Your task →
State, as one number, how many lines in these records hold "target".

*** Begin section ***

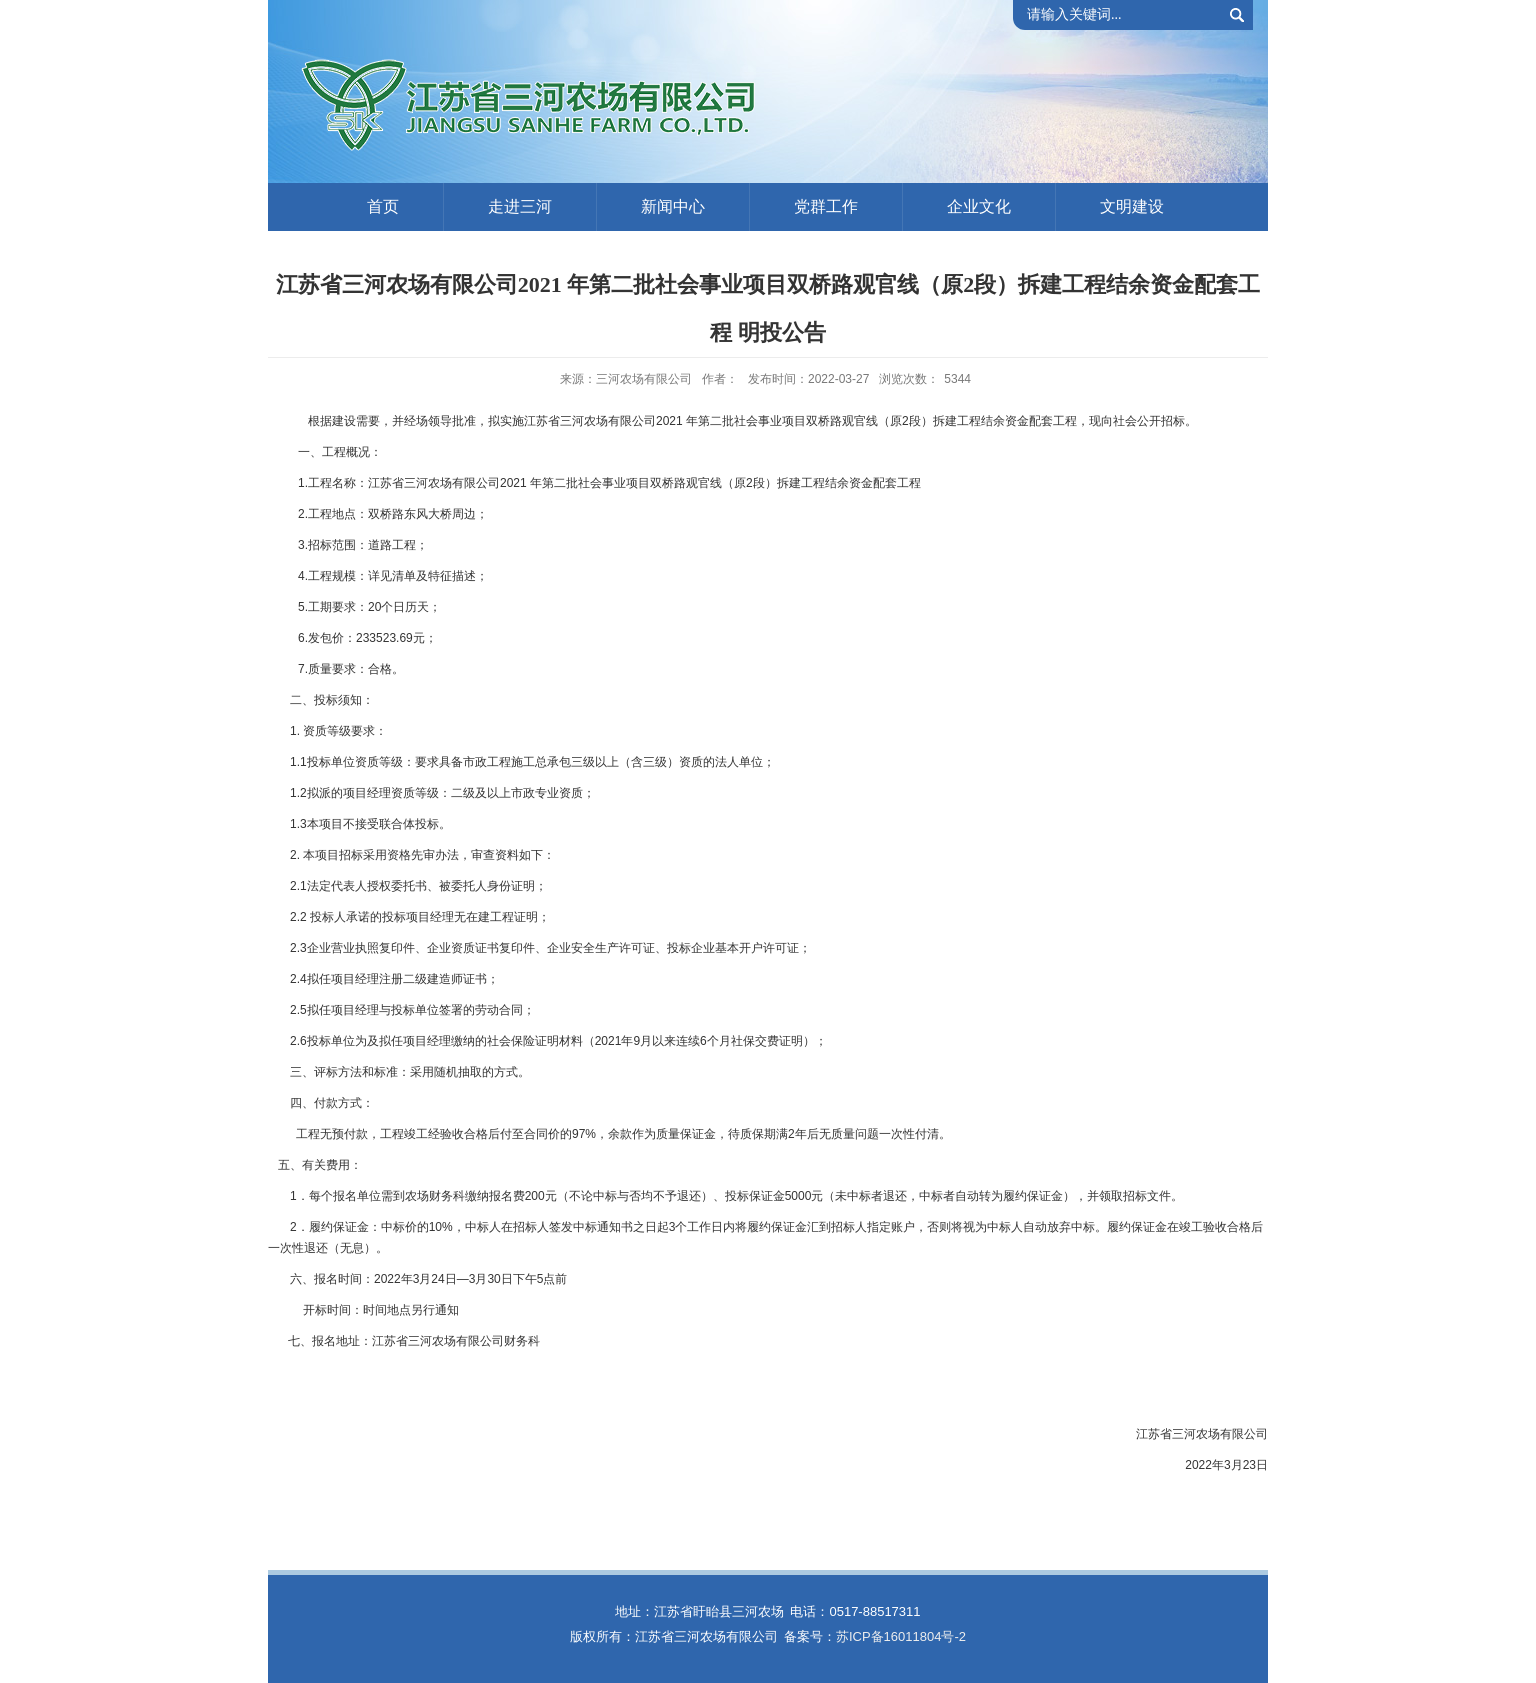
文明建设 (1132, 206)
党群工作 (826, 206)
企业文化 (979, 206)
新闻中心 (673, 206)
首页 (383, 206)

*** End section ***
*** Begin section ***

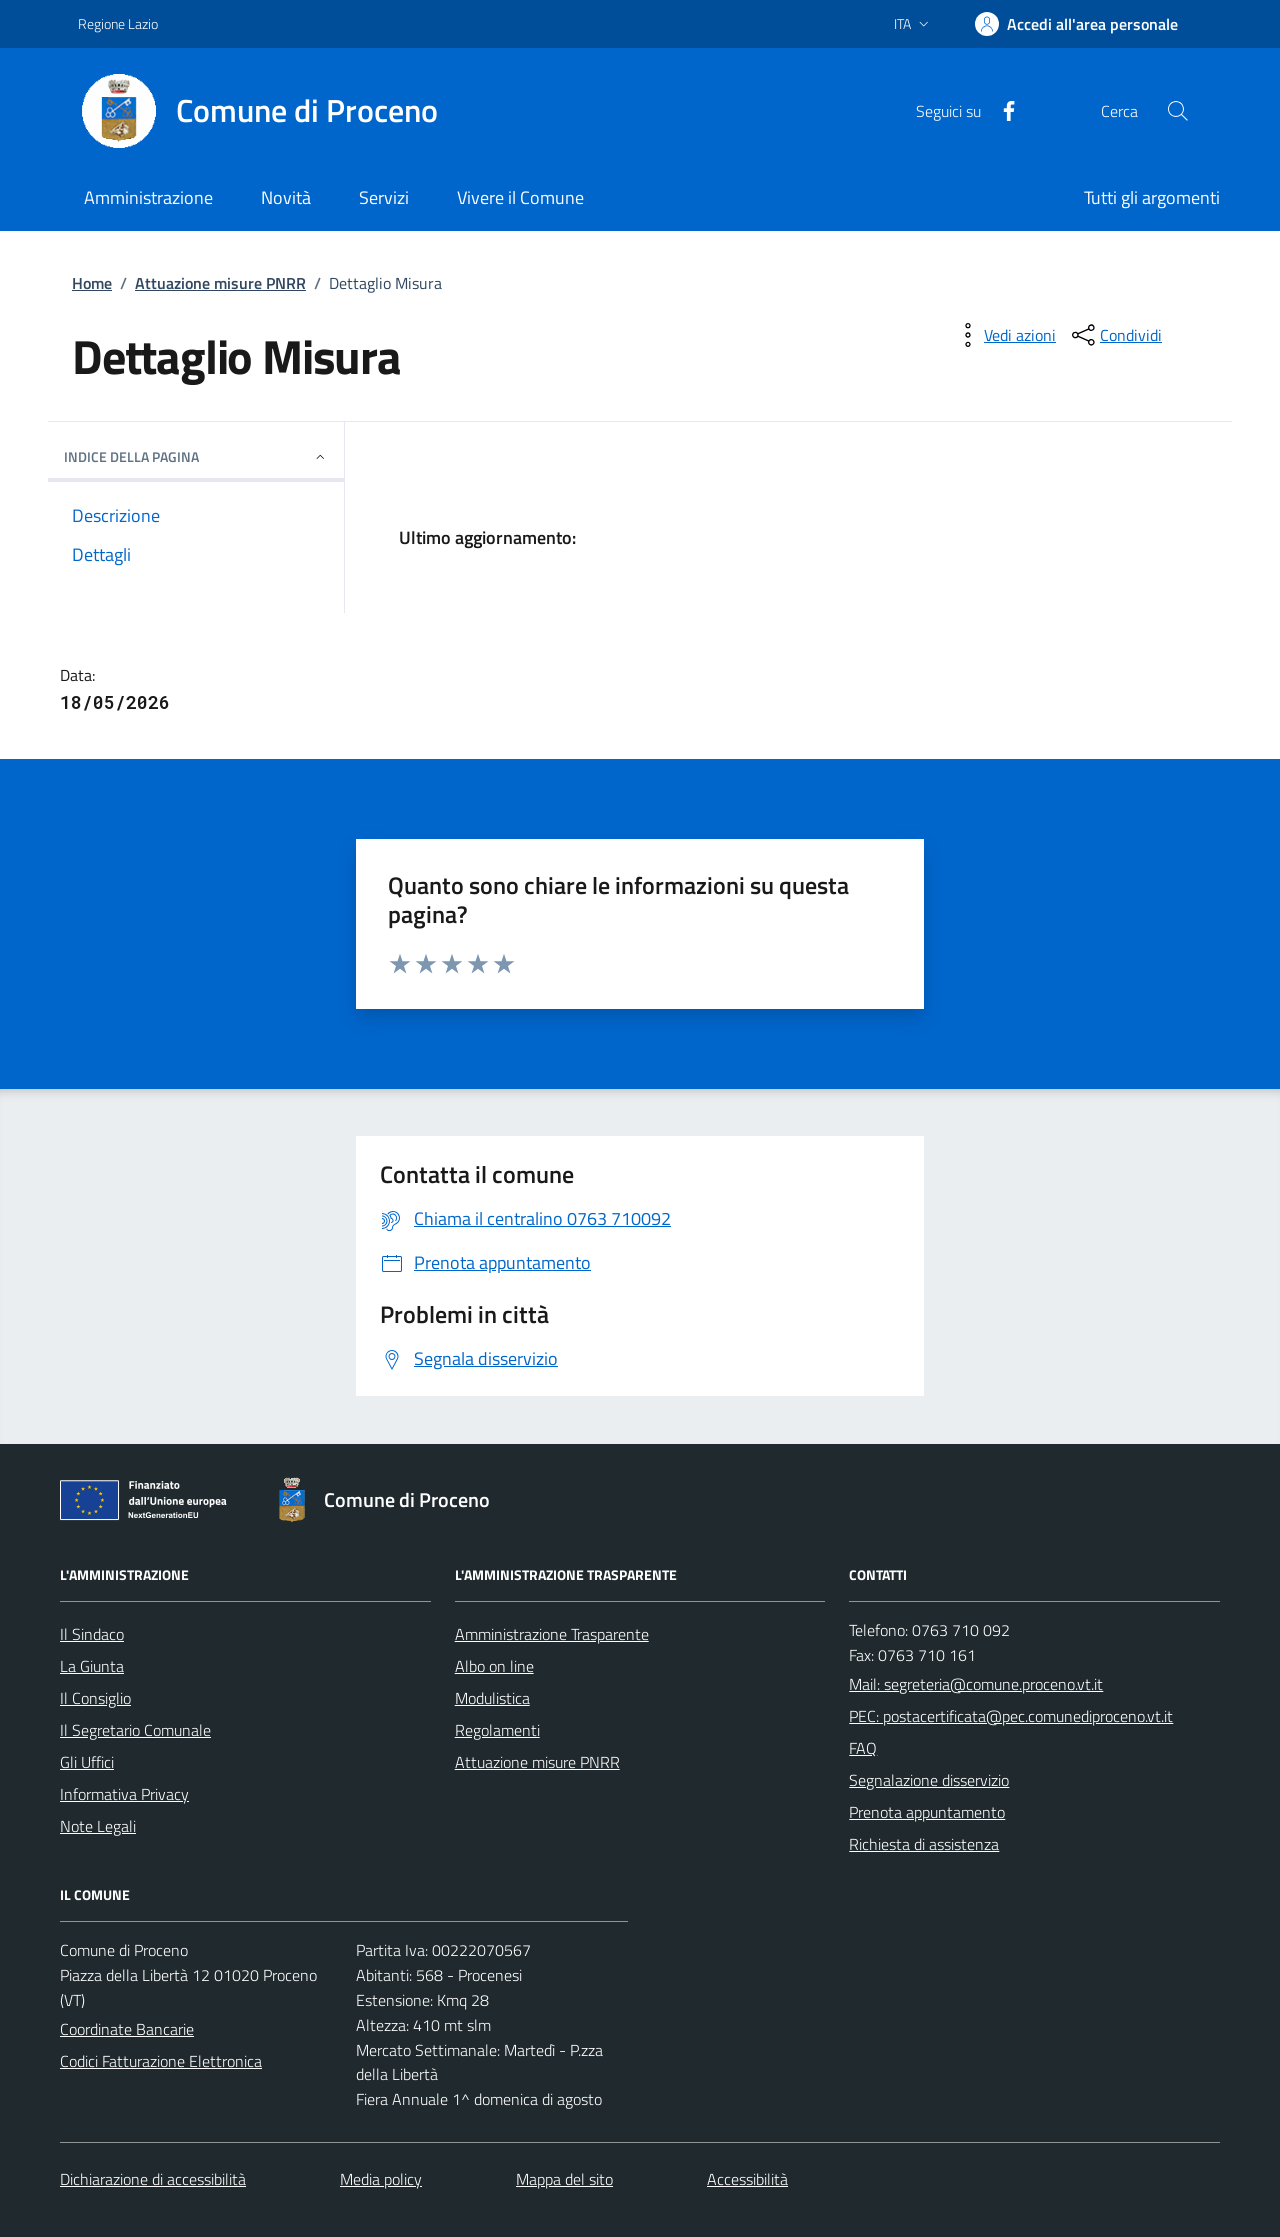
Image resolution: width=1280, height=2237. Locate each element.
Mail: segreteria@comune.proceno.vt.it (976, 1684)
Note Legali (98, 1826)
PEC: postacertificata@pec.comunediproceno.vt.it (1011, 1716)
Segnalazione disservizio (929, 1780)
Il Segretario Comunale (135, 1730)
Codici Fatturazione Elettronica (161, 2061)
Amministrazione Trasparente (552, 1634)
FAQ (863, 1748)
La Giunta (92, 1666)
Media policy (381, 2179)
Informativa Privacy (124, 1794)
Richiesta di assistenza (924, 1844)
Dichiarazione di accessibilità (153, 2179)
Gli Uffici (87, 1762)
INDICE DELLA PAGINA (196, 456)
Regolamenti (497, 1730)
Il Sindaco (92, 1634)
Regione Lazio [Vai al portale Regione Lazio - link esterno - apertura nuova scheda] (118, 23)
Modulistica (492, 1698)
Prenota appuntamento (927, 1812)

*** End section ***
*** Begin section ***

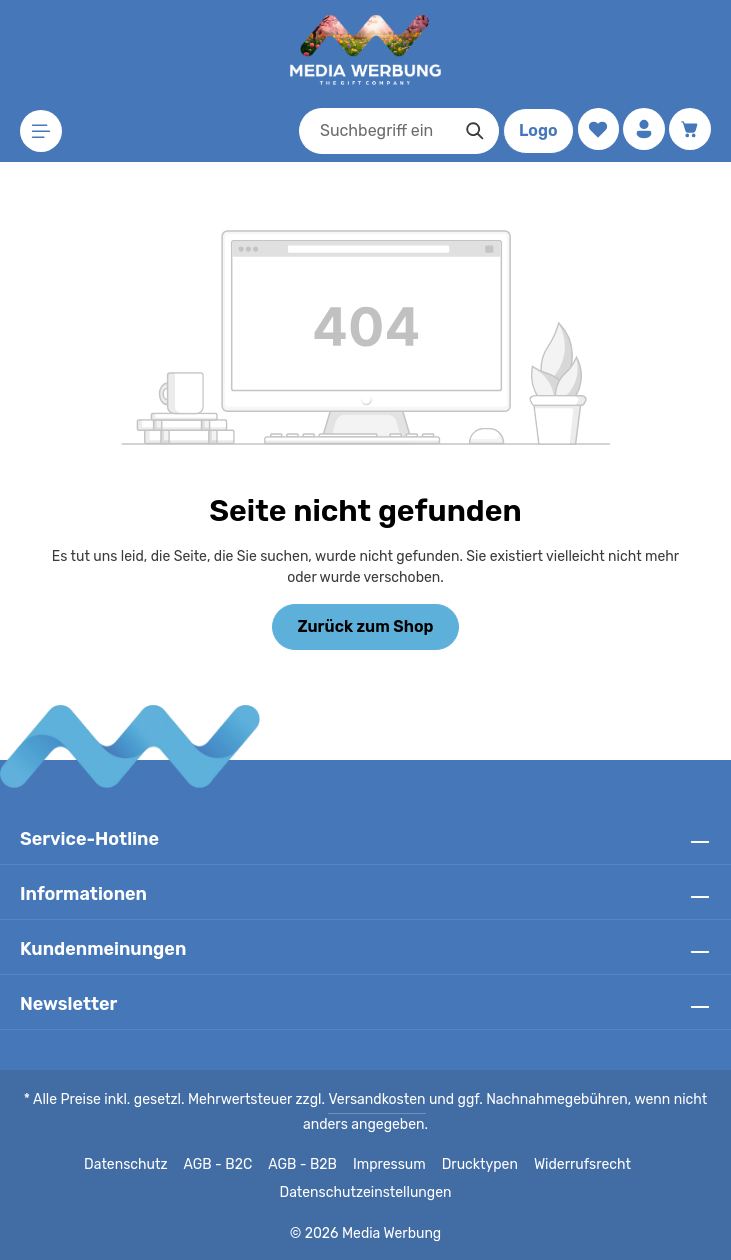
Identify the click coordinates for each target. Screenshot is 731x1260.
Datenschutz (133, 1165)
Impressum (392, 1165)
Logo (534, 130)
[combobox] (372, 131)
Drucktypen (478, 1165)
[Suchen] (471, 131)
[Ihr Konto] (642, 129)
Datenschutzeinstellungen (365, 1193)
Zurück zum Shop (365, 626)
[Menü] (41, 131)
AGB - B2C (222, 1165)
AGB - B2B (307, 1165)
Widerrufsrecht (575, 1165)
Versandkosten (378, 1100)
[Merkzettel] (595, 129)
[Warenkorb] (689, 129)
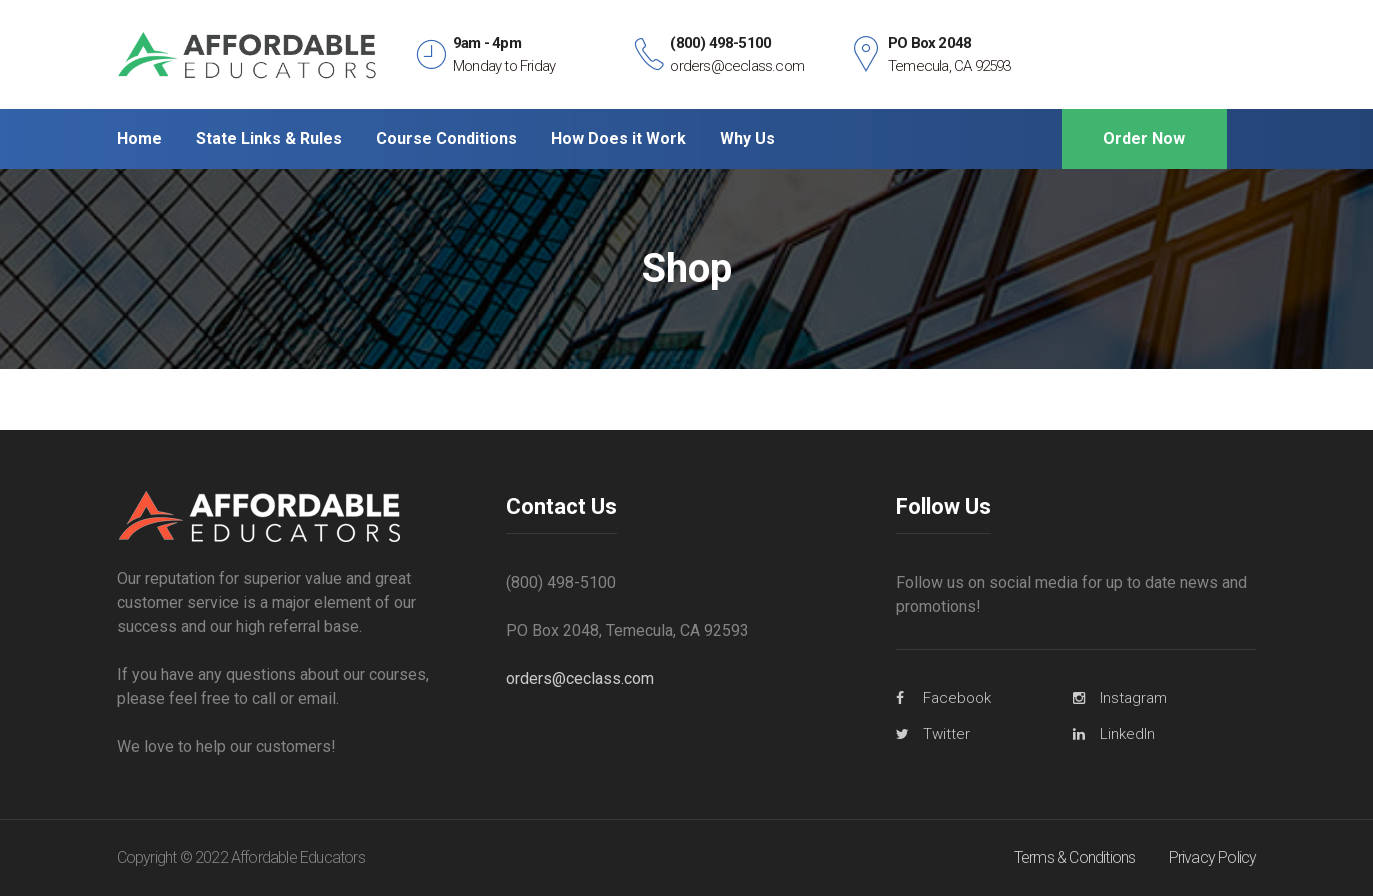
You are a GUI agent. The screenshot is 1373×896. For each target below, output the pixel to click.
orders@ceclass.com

*** End section ***

Finished exercise →
2